Many aspects of the ion wind fan shown in FIG. 4a are substantially similar to those shown in and described with reference to FIG. 3. However, the fan in FIG. 4a has two emitter electrodes that are created out of a single wire. The wire 40 is held by the isolator 10 by two fixed wire terminations on one side of the isolator 42a, 42b. On the other side, there is still a spring slider 42 positioned inside a spring-slider cavity 41 and adjacent to a compression spring 44. However, instead of another wire termination, the spring slider element has a slider wire guide 43 protruding there from.

The single length of wire 40 is guided around 180 degrees by the slider wire guide 43. In the embodiment shown in FIG. 4a, the slider wire guide 43 also determines the spacing between the two emitter electrodes. In other embodiments, additional guide posts affixed to the isolator may pull or push the emitter electrodes further apart or closer together than the width of the slider wire guide.

In one embodiment, the slider wire guide has a rounded shape where contacted by the wire, in order to minimize friction forces on the wire and to evenly distribute the tensioning force of the spring amongst the two emitter electrodes. In some embodiments it can be advantageous if the wire guide is made of or coated with a material having a low coefficient of friction between it and the wire. This can reduce friction and even out the tensioning of the emitters electrodes, and can prevent damage to the wire. Alternately, the slider wire guide can be replaced with a pulley system to reduce friction on the wire.

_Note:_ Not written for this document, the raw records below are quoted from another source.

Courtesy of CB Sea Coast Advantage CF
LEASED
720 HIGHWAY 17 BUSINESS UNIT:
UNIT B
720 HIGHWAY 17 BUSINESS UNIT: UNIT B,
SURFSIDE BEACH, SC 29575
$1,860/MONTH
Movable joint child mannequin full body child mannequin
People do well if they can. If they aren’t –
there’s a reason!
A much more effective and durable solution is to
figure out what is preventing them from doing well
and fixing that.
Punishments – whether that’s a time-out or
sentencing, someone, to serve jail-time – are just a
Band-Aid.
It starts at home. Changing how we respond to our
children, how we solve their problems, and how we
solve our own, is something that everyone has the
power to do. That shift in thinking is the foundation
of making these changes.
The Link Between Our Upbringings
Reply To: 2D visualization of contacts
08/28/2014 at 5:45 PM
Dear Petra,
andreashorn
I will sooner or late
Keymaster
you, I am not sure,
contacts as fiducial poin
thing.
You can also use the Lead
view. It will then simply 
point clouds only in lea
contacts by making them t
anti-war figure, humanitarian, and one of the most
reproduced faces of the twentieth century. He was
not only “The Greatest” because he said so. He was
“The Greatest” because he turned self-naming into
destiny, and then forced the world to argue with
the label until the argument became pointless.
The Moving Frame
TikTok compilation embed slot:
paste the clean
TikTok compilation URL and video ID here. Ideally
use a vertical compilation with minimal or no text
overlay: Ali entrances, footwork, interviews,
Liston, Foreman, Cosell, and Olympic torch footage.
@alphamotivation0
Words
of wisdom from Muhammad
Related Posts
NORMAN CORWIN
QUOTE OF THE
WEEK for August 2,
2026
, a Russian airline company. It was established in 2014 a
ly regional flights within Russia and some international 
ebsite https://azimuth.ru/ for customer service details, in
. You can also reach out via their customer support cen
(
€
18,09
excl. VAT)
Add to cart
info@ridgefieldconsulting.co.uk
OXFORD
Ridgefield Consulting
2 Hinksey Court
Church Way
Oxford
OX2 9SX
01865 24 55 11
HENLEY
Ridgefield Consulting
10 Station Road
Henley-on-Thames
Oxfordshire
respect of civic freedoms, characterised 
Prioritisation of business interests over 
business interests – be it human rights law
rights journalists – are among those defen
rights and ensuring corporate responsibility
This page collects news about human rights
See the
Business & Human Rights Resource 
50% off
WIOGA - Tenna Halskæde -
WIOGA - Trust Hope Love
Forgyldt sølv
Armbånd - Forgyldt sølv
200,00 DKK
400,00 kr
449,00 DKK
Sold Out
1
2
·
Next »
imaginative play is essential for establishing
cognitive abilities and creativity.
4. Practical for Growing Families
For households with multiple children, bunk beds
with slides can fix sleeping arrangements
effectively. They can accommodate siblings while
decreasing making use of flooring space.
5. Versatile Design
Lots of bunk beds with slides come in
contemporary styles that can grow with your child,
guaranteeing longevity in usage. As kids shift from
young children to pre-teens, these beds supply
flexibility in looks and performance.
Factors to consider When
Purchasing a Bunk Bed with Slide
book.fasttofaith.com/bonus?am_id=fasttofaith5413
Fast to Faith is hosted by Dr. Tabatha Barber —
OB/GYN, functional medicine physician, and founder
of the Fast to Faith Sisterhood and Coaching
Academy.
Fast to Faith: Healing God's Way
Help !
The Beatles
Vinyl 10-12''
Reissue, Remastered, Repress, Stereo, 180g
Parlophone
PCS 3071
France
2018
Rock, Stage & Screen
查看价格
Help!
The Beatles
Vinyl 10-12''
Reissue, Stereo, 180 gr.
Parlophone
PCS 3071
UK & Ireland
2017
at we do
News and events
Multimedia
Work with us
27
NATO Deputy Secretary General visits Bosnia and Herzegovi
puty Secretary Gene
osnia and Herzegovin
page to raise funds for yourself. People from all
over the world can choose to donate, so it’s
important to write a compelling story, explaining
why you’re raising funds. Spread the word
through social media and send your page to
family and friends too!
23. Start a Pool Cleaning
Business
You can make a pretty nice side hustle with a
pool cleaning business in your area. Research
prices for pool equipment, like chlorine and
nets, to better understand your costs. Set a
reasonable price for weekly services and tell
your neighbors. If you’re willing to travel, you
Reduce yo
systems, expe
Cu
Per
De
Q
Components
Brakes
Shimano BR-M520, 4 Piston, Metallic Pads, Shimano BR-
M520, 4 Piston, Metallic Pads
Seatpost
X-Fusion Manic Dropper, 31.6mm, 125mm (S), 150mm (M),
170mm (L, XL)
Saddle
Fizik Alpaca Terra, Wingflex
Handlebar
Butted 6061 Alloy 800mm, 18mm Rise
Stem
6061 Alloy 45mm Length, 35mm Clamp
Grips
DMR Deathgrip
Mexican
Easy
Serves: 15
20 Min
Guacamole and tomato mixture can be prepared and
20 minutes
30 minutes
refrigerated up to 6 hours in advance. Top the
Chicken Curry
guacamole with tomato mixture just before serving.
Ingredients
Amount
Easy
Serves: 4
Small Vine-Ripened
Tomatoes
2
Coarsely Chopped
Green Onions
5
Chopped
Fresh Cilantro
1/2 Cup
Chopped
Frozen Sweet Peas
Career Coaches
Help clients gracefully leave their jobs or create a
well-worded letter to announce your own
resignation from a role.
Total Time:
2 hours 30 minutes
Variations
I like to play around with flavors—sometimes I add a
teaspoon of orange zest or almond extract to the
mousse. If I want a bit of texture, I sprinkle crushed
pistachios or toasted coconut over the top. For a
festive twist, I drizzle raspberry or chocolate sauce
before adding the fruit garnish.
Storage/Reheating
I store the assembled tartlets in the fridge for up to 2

FIG. 4 b shows the two-emitter configuration described with reference to FIG. 4a under spring compression. For example, it the coefficient of thermal expansion (CTE) of the isolator is greater than that of the wire used for the emitters, then, if the ion wind fan were to be placed in a hot environment, the isolator would expand physically more than the wire. In this case, the wire—as looped around the wire guide—would exert pressure on the spring slider, which would slide forward inside the spring-slider cavity, thereby compressing the compression spring and maintaining substantially consistent wire tension in the emitter electrodes.

For purposes of illustration, FIG. 4b shows the compression spring under maximum compression, since the body of the spring slider is contacting the isolator element in the direction of compression, preventing further movement of the spring slider. According to other embodiments, the compression spring may reach maximum compression before the spring slider would make contact with the isolator.

Yet another embodiment of the present invention is now described with reference to FIG. 5. FIG. 5 illustrates how to provide three emitter electrodes for an ion wind fan using a single wire 50, and a single compression spring 56 and spring slider 53 assembly. The spring slider assembly, including the compression spring 56, the spring slider 53 including the slider wire guide, and the spring slider cavity can be substantially similar to those described above with reference to FIGS. 4a and 4b. However, instead of the second wire termination on the same side as the first wire termination 51, another wire guide 52 is placed, and the wire is guided back towards the side of the isolator having the spring slider assembly. The wire is then terminated on the same side as the spring slider assembly using a second wire termination.

This fixed wire guide can be structurally similar to the slider wire guide. In one embodiment, it is rounded at least along the edge the contacts the wire. The fixed wire guide allows for some degree of sliding of the wire. Therefore, it is advantageous is the coefficient of friction between the fixed wire guide and the wire is low. This can help keep the tension of the three wire emitter electrodes substantially constant and alike. One example material suitable for reducing the coefficient of friction is Teflon coated plastic, but other such low-friction materials exist. Alternately, the fixed wire guide can be replaced with a frictionless or low-friction pulley system to reduce friction on the wire.

Theoretically, adding fixed wire guides similar to the one shown in FIG. 5 would allow for increasing the number of emitter electrodes provided from a single wire and tensioned using a single compression spring indefinitely. However, because of frictional losses, using currently widely available materials and construction techniques, approximately 3-4 is the maximum number of emitter electrodes that can be practically provided using a single wire-single spring configuration.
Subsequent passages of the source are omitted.